**WHAT YOU SHOULD DO:** Count every line in the data below where "Password" occurs, then state that number and nothing more.

LISTED RECORDS START

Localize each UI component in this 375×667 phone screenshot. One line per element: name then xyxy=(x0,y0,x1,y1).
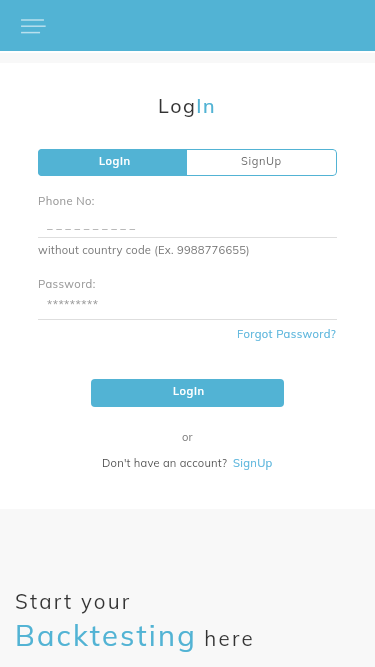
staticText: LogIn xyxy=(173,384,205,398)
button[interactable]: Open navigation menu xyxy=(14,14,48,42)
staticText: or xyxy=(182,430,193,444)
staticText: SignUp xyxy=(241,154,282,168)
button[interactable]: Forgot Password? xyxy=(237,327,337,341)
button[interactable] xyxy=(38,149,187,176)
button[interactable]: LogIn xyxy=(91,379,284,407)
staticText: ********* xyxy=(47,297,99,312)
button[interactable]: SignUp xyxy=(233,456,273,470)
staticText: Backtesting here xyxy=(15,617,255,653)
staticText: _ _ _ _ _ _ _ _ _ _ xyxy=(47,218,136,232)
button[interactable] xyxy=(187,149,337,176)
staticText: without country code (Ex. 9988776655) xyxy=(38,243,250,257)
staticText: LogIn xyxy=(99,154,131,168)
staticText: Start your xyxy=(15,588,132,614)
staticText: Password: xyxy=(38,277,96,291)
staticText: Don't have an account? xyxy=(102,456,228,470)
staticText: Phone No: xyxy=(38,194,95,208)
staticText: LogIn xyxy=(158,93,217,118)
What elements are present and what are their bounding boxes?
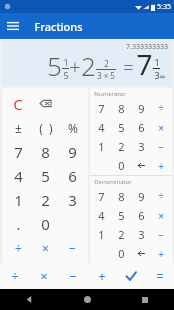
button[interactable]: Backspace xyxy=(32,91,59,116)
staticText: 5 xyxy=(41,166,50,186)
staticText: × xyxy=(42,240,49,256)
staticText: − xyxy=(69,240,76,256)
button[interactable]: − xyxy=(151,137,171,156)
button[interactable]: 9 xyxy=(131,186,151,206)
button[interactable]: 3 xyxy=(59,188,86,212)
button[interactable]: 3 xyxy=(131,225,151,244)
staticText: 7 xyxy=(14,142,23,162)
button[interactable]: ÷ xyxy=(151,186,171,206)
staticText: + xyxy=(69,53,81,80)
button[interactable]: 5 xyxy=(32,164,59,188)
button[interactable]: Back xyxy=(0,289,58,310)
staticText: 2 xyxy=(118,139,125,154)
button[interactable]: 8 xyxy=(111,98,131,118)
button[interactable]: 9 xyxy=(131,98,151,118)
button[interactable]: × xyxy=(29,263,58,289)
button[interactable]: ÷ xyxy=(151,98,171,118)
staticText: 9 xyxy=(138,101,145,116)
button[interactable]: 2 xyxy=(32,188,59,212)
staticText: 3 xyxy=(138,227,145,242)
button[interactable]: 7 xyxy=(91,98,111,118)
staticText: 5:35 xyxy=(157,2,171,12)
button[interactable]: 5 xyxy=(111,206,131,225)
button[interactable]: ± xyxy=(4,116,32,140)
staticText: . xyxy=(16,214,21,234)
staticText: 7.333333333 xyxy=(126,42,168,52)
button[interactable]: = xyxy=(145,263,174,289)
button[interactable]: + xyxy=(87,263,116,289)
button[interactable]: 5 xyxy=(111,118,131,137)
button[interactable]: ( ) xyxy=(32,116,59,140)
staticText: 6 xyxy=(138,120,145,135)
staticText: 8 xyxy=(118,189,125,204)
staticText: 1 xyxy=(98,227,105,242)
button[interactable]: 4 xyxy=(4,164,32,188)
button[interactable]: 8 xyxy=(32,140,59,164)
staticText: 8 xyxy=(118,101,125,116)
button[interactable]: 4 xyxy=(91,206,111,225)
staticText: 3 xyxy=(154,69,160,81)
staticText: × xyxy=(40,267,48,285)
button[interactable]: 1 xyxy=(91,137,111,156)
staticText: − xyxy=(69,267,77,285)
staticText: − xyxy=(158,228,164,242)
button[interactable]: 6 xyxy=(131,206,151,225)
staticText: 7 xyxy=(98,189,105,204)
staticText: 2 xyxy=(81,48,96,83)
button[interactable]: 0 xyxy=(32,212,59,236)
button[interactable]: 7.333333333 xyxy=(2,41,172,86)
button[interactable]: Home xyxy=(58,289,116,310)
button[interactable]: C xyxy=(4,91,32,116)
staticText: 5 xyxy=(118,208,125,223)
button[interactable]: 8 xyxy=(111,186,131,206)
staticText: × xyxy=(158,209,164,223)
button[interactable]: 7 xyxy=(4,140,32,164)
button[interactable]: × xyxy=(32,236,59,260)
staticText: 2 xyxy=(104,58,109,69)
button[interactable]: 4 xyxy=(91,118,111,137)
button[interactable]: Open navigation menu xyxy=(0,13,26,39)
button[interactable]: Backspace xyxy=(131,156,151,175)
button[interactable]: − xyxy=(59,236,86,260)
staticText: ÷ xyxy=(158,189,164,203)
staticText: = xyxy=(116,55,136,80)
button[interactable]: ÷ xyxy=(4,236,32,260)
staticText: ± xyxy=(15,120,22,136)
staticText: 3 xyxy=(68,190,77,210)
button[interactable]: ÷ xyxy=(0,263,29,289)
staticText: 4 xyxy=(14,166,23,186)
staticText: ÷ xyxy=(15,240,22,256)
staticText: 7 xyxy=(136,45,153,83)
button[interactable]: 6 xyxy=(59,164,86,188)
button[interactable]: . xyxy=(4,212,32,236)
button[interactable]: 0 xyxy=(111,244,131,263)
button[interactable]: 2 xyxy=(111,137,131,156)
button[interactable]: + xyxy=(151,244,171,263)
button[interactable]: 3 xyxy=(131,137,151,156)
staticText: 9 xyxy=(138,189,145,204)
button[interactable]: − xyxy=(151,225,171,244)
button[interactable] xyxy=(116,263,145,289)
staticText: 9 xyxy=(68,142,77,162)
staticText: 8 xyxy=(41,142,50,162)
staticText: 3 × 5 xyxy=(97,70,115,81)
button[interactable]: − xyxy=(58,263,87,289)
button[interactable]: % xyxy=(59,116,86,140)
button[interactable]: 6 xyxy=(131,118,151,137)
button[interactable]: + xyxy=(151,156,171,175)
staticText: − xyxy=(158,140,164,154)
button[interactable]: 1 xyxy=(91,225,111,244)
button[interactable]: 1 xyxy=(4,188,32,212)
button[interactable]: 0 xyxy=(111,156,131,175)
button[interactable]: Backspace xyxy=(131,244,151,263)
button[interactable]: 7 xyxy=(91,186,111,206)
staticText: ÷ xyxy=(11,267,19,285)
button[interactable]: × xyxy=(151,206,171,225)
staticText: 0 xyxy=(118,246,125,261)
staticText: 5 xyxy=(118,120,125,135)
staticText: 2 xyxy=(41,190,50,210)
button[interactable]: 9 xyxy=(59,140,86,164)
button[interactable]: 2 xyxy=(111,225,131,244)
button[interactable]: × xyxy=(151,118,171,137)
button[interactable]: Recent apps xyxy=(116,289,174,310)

LISTED RECORDS END

**ANSWER TO THIS EXERCISE:** 2